Small 2 day job for us. 

Tried out the Saman hybrid stain to tone the handrail to match flooring. Followed by satin finish coats. The saman had too glossy of a finish. Spindles were 1 coat bin 2 coats Dulux waterborne alkyd semi.


----------



## Oden (Feb 8, 2012)

I love the transformation of a interior space when we change trim from stained to painted.
Brightens it up so much.


----------



## Monstertruck (Oct 26, 2013)

Did you spray those ballustres?

I like the new color of the rail.:thumbsup:


----------



## wje (Apr 11, 2009)

Monstertruck said:


> Did you spray those ballustres?

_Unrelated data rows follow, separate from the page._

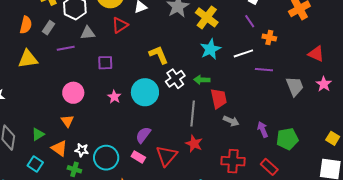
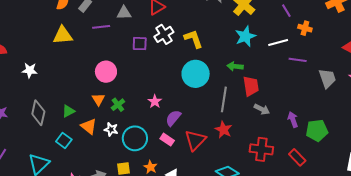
white cross: (175, 79) -> (164, 34), moved
cyan circle: (145, 92) -> (196, 74), moved
pink star: (114, 97) -> (155, 101), moved
green cross: (74, 169) -> (118, 105), moved, turned 32

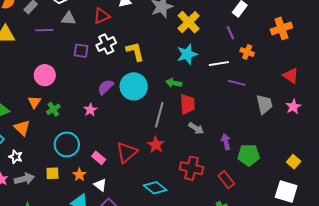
purple semicircle: (173, 118) -> (106, 87), moved
white star: (111, 129) -> (16, 157), moved
pink rectangle: (167, 140) -> (99, 158), moved

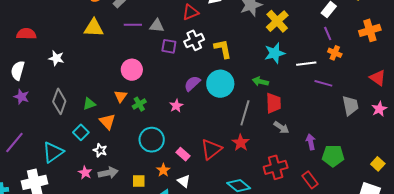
gray triangle: (69, 18) -> (157, 26), moved
purple line: (230, 33) -> (328, 34), moved
red cross: (191, 168) -> (276, 167), turned -30
yellow square: (52, 173) -> (139, 181), moved

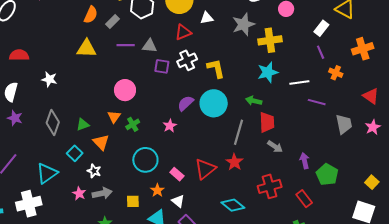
yellow cross: (277, 21) -> (270, 40), turned 35
orange cross: (335, 53) -> (336, 73), moved
green pentagon: (333, 156) -> (327, 175), turned 30

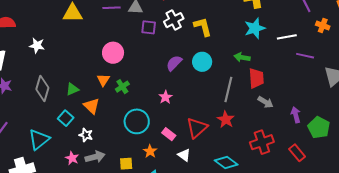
cyan circle: (214, 103) -> (202, 62), size x0.7
pink star: (170, 126) -> (165, 97), moved
white triangle: (178, 201) -> (184, 155), moved

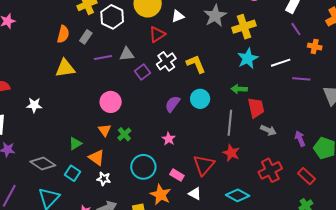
purple square: (149, 27) -> (143, 72), turned -35
gray diamond: (42, 88) -> (43, 163), moved, turned -65
white star: (86, 135) -> (104, 179), moved
orange star: (150, 151) -> (161, 195), size x1.5

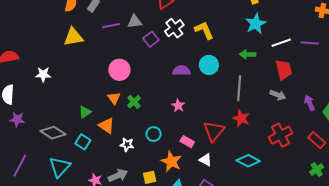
white line: (281, 63) -> (281, 43), moved
purple semicircle: (173, 104) -> (181, 71), turned 54
red trapezoid: (256, 108) -> (284, 70), moved
cyan circle: (143, 167) -> (154, 134), size x0.6
white star: (104, 179) -> (127, 145), moved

I like the new color of the rail.:thumbsup:


Nope, brush and roll with a mini microfibre


----------



## jw129943 (Apr 3, 2014)

wje said:


> Nope, brush and roll with a mini microfibre


That must have been quite a job if you didn't spray it - looks great!


----------



## wje (Apr 11, 2009)

jw129943 said:


> That must have been quite a job if you didn't spray it - looks great!


Yea. 76 spindles. It wasn't fast by any means lol


----------



## Schmidt & Co. (Nov 6, 2008)

Tell us a little more about the stain if you don't mind. I've never heard of the product and am curious.


----------



## wje (Apr 11, 2009)

Schmidt & Co. said:


> Tell us a little more about the stain if you don't mind. I've never heard of the product and am curious.

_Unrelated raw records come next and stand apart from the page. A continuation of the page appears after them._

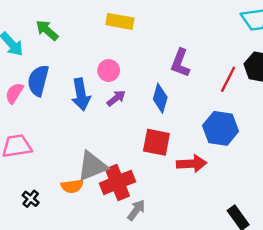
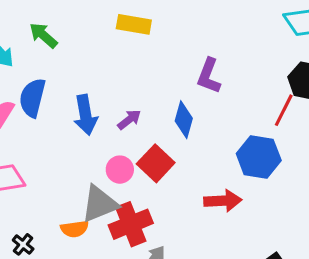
pink circle: (109, 71) -> (120, 170), moved
red line: (228, 79) -> (284, 110), moved
red square: (156, 142) -> (156, 163), moved, turned 32

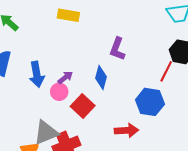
pink circle: (120, 170) -> (59, 92), moved

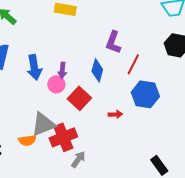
red line: (166, 71) -> (133, 64), moved
purple arrow: (65, 77) -> (62, 70), turned 133
red arrow: (126, 130) -> (115, 114), moved, size x0.6

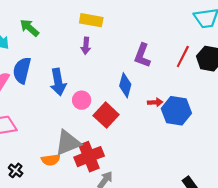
red line: (133, 64) -> (183, 56), moved
purple arrow: (62, 70) -> (86, 46), moved
red arrow: (115, 114) -> (155, 102), moved

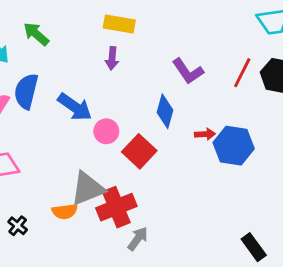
purple L-shape: (142, 55) -> (188, 71), turned -55
blue arrow: (58, 82) -> (75, 107), turned -45

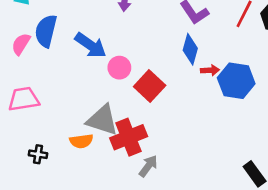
blue diamond: (165, 111) -> (190, 49), moved
gray triangle: (88, 189) -> (102, 120), turned 40
black cross: (18, 226) -> (38, 154), turned -30

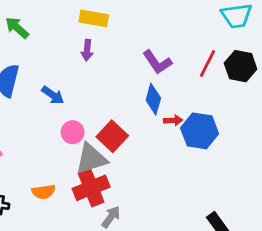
blue arrow: (91, 45) -> (53, 95), size x0.7
pink circle: (119, 68) -> (73, 132), moved
gray triangle: (102, 120) -> (91, 159), moved, turned -36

 It is kind of like a hybrid version of polyshades.

I was matching a new engineered hardwood they had installed that was a greyish black. So I mixed the "chalk" and "ebony" colours together to get a grey stain, and did 2 coats of that over the wood handrail. I then put a coat of the ebony over it, to show some natural wood and the grey colours. 

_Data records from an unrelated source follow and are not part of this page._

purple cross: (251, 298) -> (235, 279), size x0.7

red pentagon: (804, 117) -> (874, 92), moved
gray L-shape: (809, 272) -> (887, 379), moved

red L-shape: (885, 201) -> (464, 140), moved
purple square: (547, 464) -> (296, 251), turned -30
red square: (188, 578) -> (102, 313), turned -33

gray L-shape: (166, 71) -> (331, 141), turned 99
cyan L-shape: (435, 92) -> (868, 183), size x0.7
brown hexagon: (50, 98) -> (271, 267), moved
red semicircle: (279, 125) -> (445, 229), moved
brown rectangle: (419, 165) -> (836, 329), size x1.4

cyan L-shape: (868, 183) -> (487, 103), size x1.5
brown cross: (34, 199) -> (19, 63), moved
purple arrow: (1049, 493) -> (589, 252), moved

The sheen on the stuff is a high gloss, so I added 2 coats of satin varathane to dull it down.. 

It has an extremely fast set up time, so you need to work quick. and it has tendencies to get glossier with every coat... kind of weird..


----------



## wje (Apr 11, 2009)

Here is a closet pic


----------



## chrisn (Jul 15, 2007)

wje said:


> Yea. 76 spindles. It wasn't fast by any means lol


 
I like a man who counts his spindles:laughing:

Had a job in a Baltimore townhouse awhile back that had 72 steps to the third floor( fortunately, they did not get painted)


----------



## wje (Apr 11, 2009)

chrisn said:


> I like a man who counts his spindles:laughing: Had a job in a Baltimore townhouse awhile back that had 72 steps to the third floor( fortunately, they did not get painted)


Bet the calf muscles grew a bit !


----------